In spite of the impression given by numerous reports in the news media, wild fish still exist in great numbers. The wild harvest from the ocean is now around 90 million tons a year. The many cycles and subcycles that spin and generate food are still spinning, sometimes with great vigor, and they require absolutely no input from us in order to continue, other than restraint. In cases where grounds have been seemingly tapped out, ten years’ rest has sometimes been enough to restore them to at least some of their former glory. World War II, while one of the most devastating periods in history for humans, might be called “The Great Reprieve” if history were written by fish. With mines and submarines ready to blow up any unsuspecting fishing vessel, much of the North Atlantic’s depleted fishing grounds were left fallow and fish increased their numbers significantly.
But is modern man capable of consciously creating restraint without some outside force, like war? Is there some wiser incarnation of the hunter-gatherer that will compel us to truly conserve our wild food, or is humanity actually hardwired to eradicate the wild majority and then domesticate a tiny subset? Can we not resist the urge to remake a wild system, to redirect the energy flow of that system in a way that serves us?

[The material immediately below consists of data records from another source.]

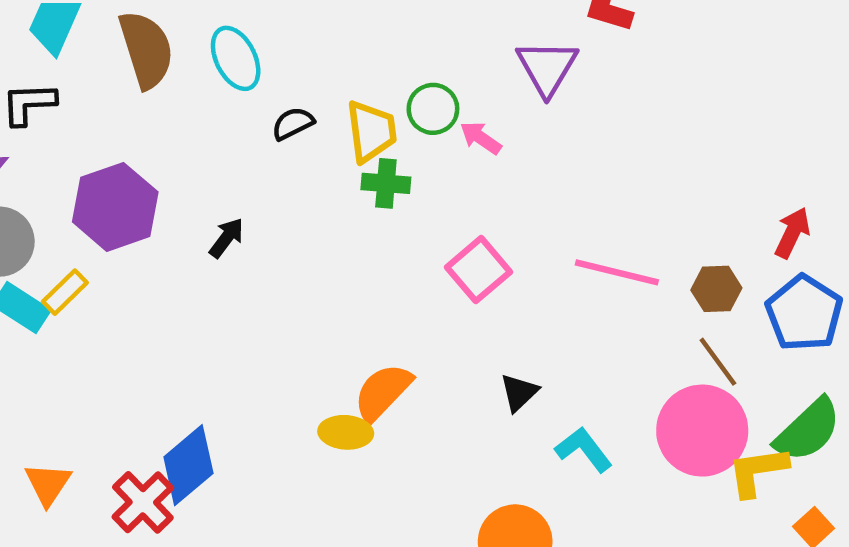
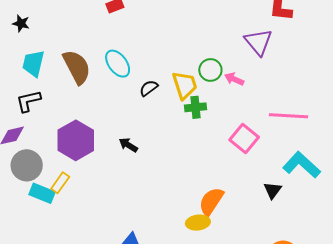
black arrow: (226, 238) -> (128, 145), turned -84
pink line: (617, 272) -> (288, 116), moved
cyan L-shape: (584, 450) -> (302, 165), moved, size x1.4

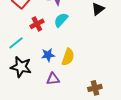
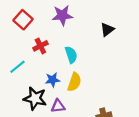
cyan semicircle: (61, 20) -> (71, 55), moved, turned 119
black star: (21, 67) -> (35, 98), moved

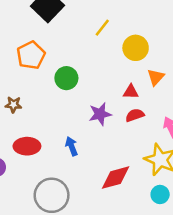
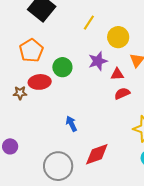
purple star: (100, 114) -> (98, 61), moved
red ellipse: (27, 146) -> (40, 82), moved
red diamond: (115, 178) -> (97, 154), moved

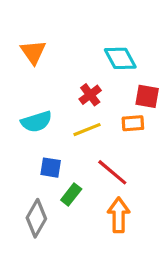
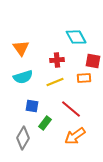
orange triangle: (33, 52) -> (21, 48), moved
red cross: (90, 95) -> (57, 60), turned 32
orange arrow: (119, 215) -> (75, 136), turned -125

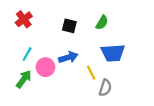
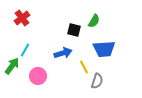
black square: (69, 26) -> (74, 30), moved
pink circle: (45, 67) -> (38, 76), moved
green arrow: (24, 79) -> (12, 66), moved

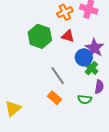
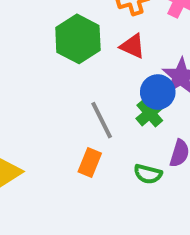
green cross: (91, 68) -> (150, 113), moved
orange rectangle: (55, 98) -> (90, 162), turned 64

In his landmark 1968 essay in the journal Science
, “The Tragedy of the Commons,” the ecologist Garret Hardin noted that “natural selection favors the forces of psychological denial. The individual benefits as an individual from his ability to deny the truth even though society as a whole, of which he is a part, suffers.” What we have seen up until now, with both the exploitation of wild fish and the selection and propagation of domestic fish, is a wave of psychological denial of staggering scope. With wild fish we have chosen, time after time, to ignore the fundamental limits the laws of nature place on ecosystems and have consistently removed more fish than can be replaced by natural processes. When wild stocks become overexploited, we have turned to domestication. But the fish we have chosen to tame are by and large animals that satisfy whimsical gustatory predilections rather than the requirements of sound ecologically based husbandry. All these developments have gone on underwater and out of sight of the average modern seafood eater. We eat more fish every year, not just collectively but on a per capita basis, pausing only (and only briefly) when evidence surfaces of the risk of industrial contaminants in our seafood supply. Under the umbrella of these collective acts of denial, individual and corporate rights, national prejudices, and environmental activism have been cobbled together into something government officials like to call “ocean policy.” In fact, there is no “ocean policy” as such, at least none that looks at wild and domesticated fish as two components of a common future.
But now, as wild and domesticated fish reach a point where they are nearly equal parts of the marketplace, this is just the kind of ocean policy we need. And in telling the story of four fish, for which the collision of wildness and domestication is particularly relevant, I shall attempt to separate human wants from global needs and propose the terms for an equitable and long-lasting peace between man and fish.